What is being asked
Looking through the data below, work out how many lines have the word "Lawn". Reply with that number only.

Available data
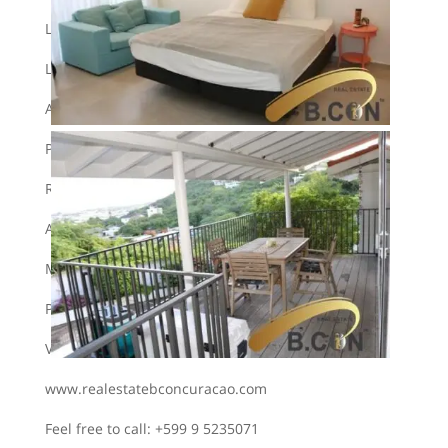
Large storage room
Large back porch
Automatic garage door
Pets not allowed
Rental minimum 1 year.
Alarm installation present
Monthly rental rate 2500 guilders
Plus 1 month deposit.
View our website:
www.realestatebconcuracao.com
Feel free to call: +599 9 5235071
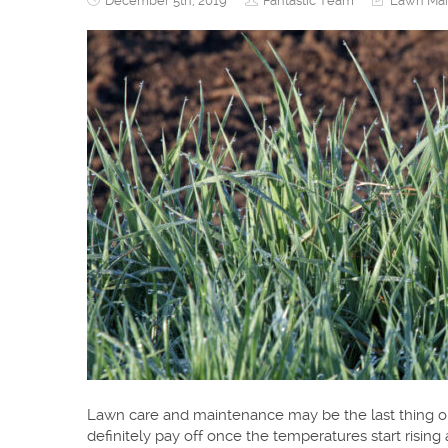
December 5th, 2019
Fantastic Team
Lawn Mai
Lawn care and maintenance may be the last thing on
definitely pay off once the temperatures start rising 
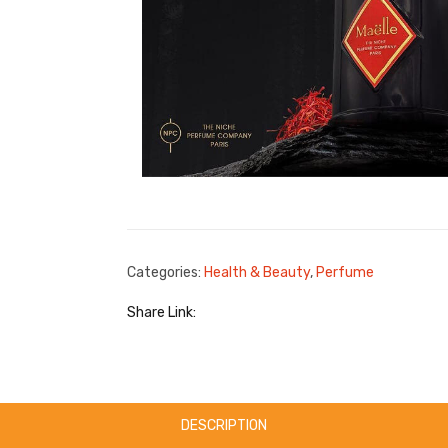
Categories:
Health & Beauty
,
Perfume
Share Link:
DESCRIPTION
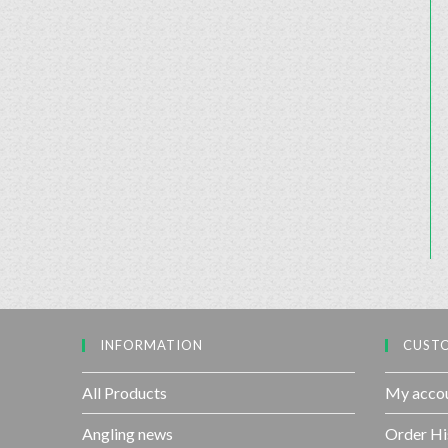
INFORMATION
CUSTO
All Products
My acco
Angling news
Order Hi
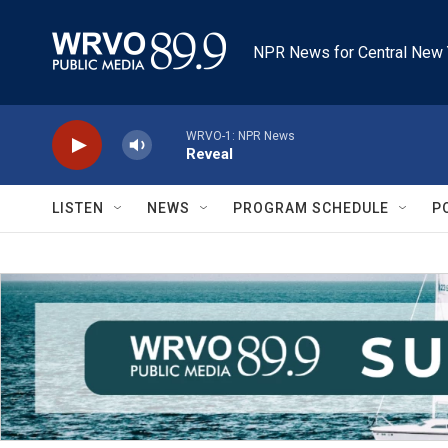
Skip to main content
NPR News for Central New 
WRVO-1: NPR News
Reveal
LISTEN
NEWS
PROGRAM SCHEDULE
P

Solution to the exercise
2